Uganda’s witch has been edged out by poison

Author, Nicholas Sengoba. PHOTO/FILE

What you need to know:

When the government simply ignores and takes such information lightly it creates a vacuum. Enter the cynics. With social media we get all the conspiracy theories, rumors and outright lies in real time.

They say that in Africa no one dies without a witch. It can’t be nature or an accident. If it is the latter, some spirit must have prompted them to walk instead of drive, which is why they met their death at the Zebra crossing.

There must be some evil force, especially one instigated by those who are envious, or threatened by one’s progress.

If you have followed Ugandan politics for the last few years you should have noticed that increasingly, the witch is being replaced by poison.

Some believe with trepidation poison is now the safest and most convenient route for an assassination or execution.

This paranoia is noticeable at several social gatherings. When one takes a bathroom break they ask for a fresh bottle irrespective of the status of the drink they had before nature called.

At one function a fellow who had ordered an expensive whiskey was furious that when the waiter delivered the drink they did not first show that the seal was intact before they broke it in front of him.

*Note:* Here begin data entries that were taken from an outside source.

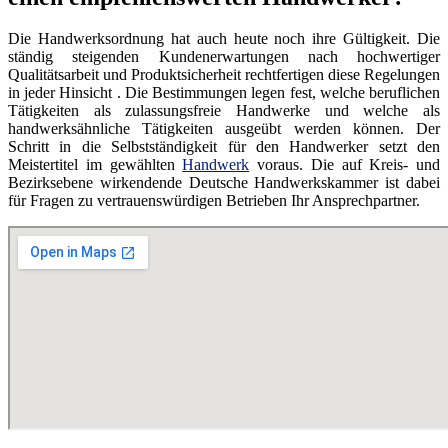
Die Handwerksordnung hat auch heute noch ihre Gültigkeit. Die
ständig steigenden Kundenerwartungen nach hochwertiger
Qualitätsarbeit und Produktsicherheit rechtfertigen diese Regelungen
in jeder Hinsicht . Die Bestimmungen legen fest, welche beruflichen
Tätigkeiten als zulassungsfreie Handwerke und welche als
handwerksähnliche Tätigkeiten ausgeübt werden können. Der
Schritt in die Selbstständigkeit für den Handwerker setzt den
Meistertitel im gewählten
Handwerk
voraus. Die auf Kreis- und
Bezirksebene wirkendende Deutsche Handwerkskammer ist dabei
für Fragen zu vertrauenswürdigen Betrieben Ihr Ansprechpartner.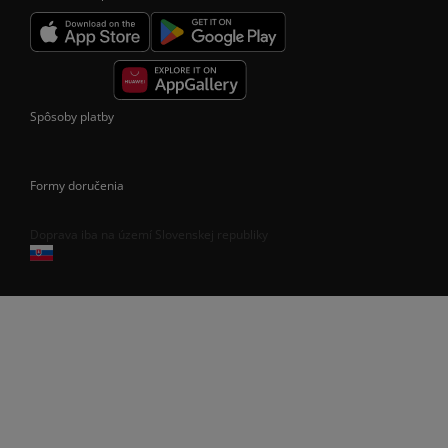
Spôsoby platby
Formy doručenia
Doprava iba na území Slovenskej republiky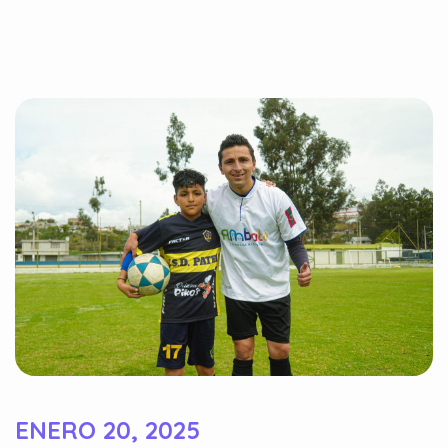
ENERO 20, 2025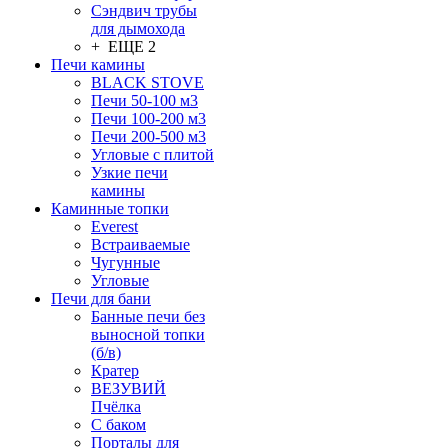
Сэндвич трубы
для дымохода
+ ЕЩЕ 2
Печи камины
BLACK STOVE
Печи 50-100 м3
Печи 100-200 м3
Печи 200-500 м3
Угловые с плитой
Узкие печи
камины
Каминные топки
Everest
Встраиваемые
Чугунные
Угловые
Печи для бани
Банные печи без
выносной топки
(б/в)
Кратер
ВЕЗУВИЙ
Пчёлка
С баком
Порталы для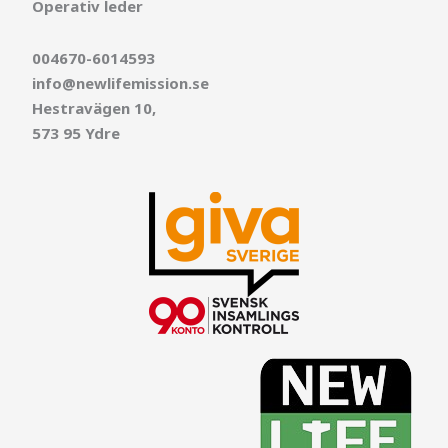
Operativ leder
004670-6014593
info@newlifemission.se
Hestravägen 10,
573 95 Ydre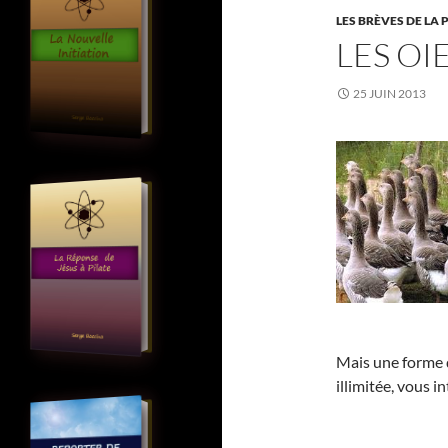
LES BRÈVES DE LA 
LES OI
25 JUIN 2013
Mais une forme d
illimitée, vous 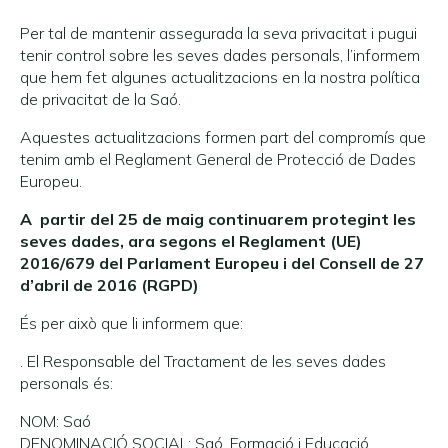
Per tal de mantenir assegurada la seva privacitat i pugui
tenir control sobre les seves dades personals, l’informem
que hem fet algunes actualitzacions en la nostra política
de privacitat de la Saó.
Aquestes actualitzacions formen part del compromís que
tenim amb el Reglament General de Protecció de Dades
Europeu.
A partir del 25 de maig continuarem protegint les
seves dades, ara segons el Reglament (UE)
2016/679 del Parlament Europeu i del Consell de 27
d’abril de 2016 (RGPD)
És per això que li informem que:
. El Responsable del Tractament de les seves dades
personals és:
NOM: Saó
DENOMINACIÓ SOCIAL: Saó. Formació i Educació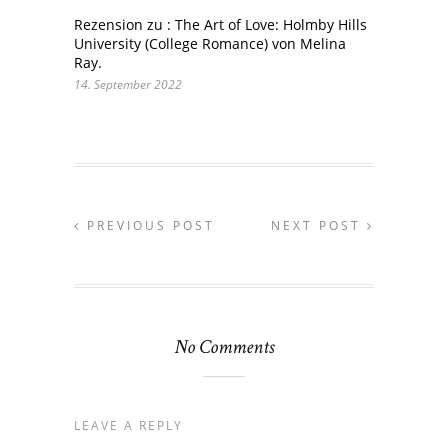
Rezension zu : The Art of Love: Holmby Hills
University (College Romance) von Melina
Ray.
14. September 2022
PREVIOUS POST
NEXT POST
No Comments
LEAVE A REPLY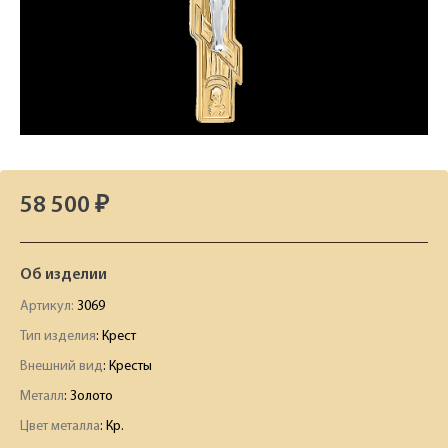
58 500 ₽
Об изделии
Артикул:
3069
Тип изделия
: Крест
Внешний вид
: Кресты
Металл
: Золото
Цвет металла
: Кр.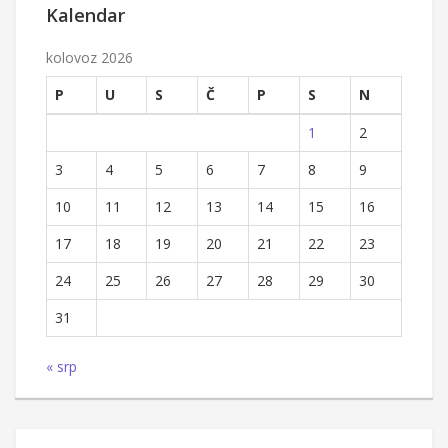
Kalendar
kolovoz 2026
P
U
S
Č
P
S
N
1
2
3
4
5
6
7
8
9
10
11
12
13
14
15
16
17
18
19
20
21
22
23
24
25
26
27
28
29
30
31
« srp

The management of the facility had to pacify them by replacing the drink and reprimanding the waiter.

It happens in almost all spheres. Business rivals contesting for contracts, debtors sorting out the ‘menace’ of their creditors, men and women competing for partners in relationships. It has also been mentioned in cases where spouses are fighting for property as they part ways.

There are all sorts of claims that your cook at home may be paid to lace your food with poison. It may be administered in a health facility or in prison.

Those allegations have sprung up at the parliamentary canteen.

When a high ranking UPDF officer, Gen David Sejusa, fell out with the establishment and fled to exile, he revealed that almost all government officials live with the fear of being poisoned.

He comically alleged that they move around even at official functions with their Chapatis, samosas and mineral water, ensconced in their jackets.

Former Presidential Press Secretary Joseph Tamale Mirundi claims he has been poisoned but has survived on many occasions.

He also alleges in a video clip that went viral that the former Speaker of Parliament, Rt. Hon Rebecca Kadaga, survived poison after the President of Uganda intervened and ensured she received very costly treatment abroad.

The latest claim is the one by the father of the former Speaker of the 11th Parliament Jacob Oulanyah L’Okori. Oulanyah, who officially died of cancer, an ailment he battled for quite some time, purportedly confided in his father that he was poisoned. 

Mzee Nathan Okori, Jacob’s father’s claim has been re-echoed by NRM CEC member Godfrey Ssuubi Kiwanda who over the weekend claimed on a popular talk show that Jacob Oulanyah had confided in him on his sick bed, that he had been poisoned but that he should keep the secret to himself.

The human mind has the habit of believing things that keep cropping up repeatedly even when they are not substantiated. Many times people are quoting a person who can no longer corroborate the allegations as is the case with Oulanyah.

The instance of Oulanyah should act as an eye opener in the way the government handles information, especially of these sorts of issues that are in the public domain.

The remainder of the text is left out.